Launched on November 3, 1999, ICICI Prudential Balanced Fund is an equity-oriented hybrid fund with average assets under management (AUM) of Rs 344.23 crore as of September 2012. Unlike the category, whose assets have decreased by close to 2% over the past year, the fund’s AUM has grown by nearly 20%. The fund has been ranked CRISIL Fund Rank 1 (top 10 percentile of the CRISIL Mutual Fund Rankings) in the past quarter and in the top 30 percentile since March 2011. Yogesh Bhatt (since February 2012) and Avnish Jain (since January 2011) manage the equity and the debt portion of the fund, respectively.
Investment approach
The objective of ICICI Prudential Balanced Fund is long-term capital appreciation and income generation through investments in equity and debt securities. The fixed income component in the fund helps reduce the overall risk of the portfolio. The fund aims to invest 65% to 80% of its corpus in equities and equity-related securities and the balance in debt and money market instruments. For tax purposes, balanced funds (with a greater than 65% equity holding) are treated like equity-oriented funds wherein dividends and long-term capital gains are tax free.
Performance
As on November 30, 2012, the fund has outperformed its benchmark (CRISIL BalanceEX) across all time frames (six months, one, three, five, seven and 10 years). Although the fund has underperformed the category in the five-, seven- and 10-year periods, the performance has improved in the recent periods. In the three-year time frame, the fund has outperformed with 11.9% returns compared to the benchmark’s 6.2% and the category’s 8.7%.
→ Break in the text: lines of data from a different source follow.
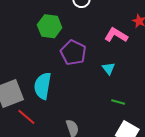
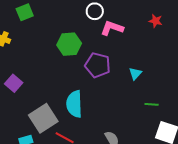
pink L-shape: (116, 35) -> (112, 28), moved
cyan triangle: (109, 68) -> (135, 74), turned 32

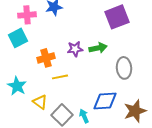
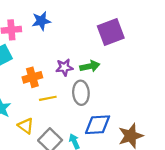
gray ellipse: (124, 68) -> (81, 93), moved

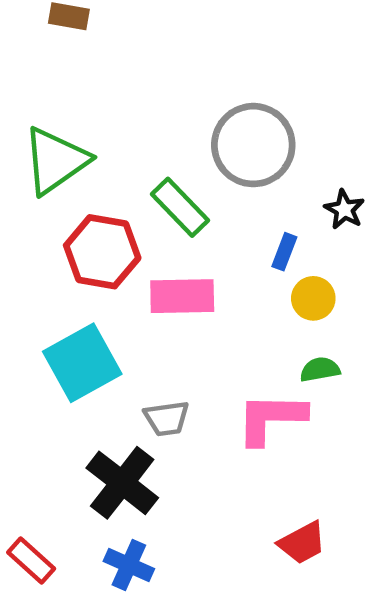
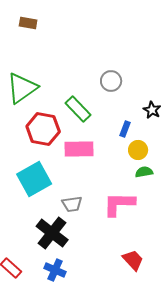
gray circle: (253, 145) -> (111, 81), size x0.6
green semicircle: (320, 369) -> (144, 172), moved
red trapezoid: (302, 543) -> (133, 260), turned -105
The fund has also outperformed the S&P CNX Nifty across one-, three-, five- and 10-year time-frames.
Further, Rs 10,000 invested in the fund since April 1, 2002 would have grown to around Rs 58,353 (CAGR of 17.9%) as on November 30, 2012. A similar investment in the benchmark and S&P CNX Nifty would have grown to Rs 38,707 (CAGR 13.3%) and Rs 51,716 (CAGR 16.6%), respectively.
A Systematic Investment Plan (SIP) investment in the fund would have resulted in double-digit returns, greater than a similar investment in the benchmark, across one-, three-, five-, seven- and 10-year time frames.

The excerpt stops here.